• Work instructions:
Print each line of the material again, keeping everything exact.

• Data shown:
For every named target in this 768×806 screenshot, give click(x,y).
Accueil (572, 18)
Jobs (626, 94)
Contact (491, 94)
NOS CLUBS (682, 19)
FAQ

• Task result:
For every named target in this 768×806 screenshot, give click(x,y).
Accueil (572, 18)
Jobs (626, 94)
Contact (491, 94)
NOS CLUBS (682, 19)
FAQ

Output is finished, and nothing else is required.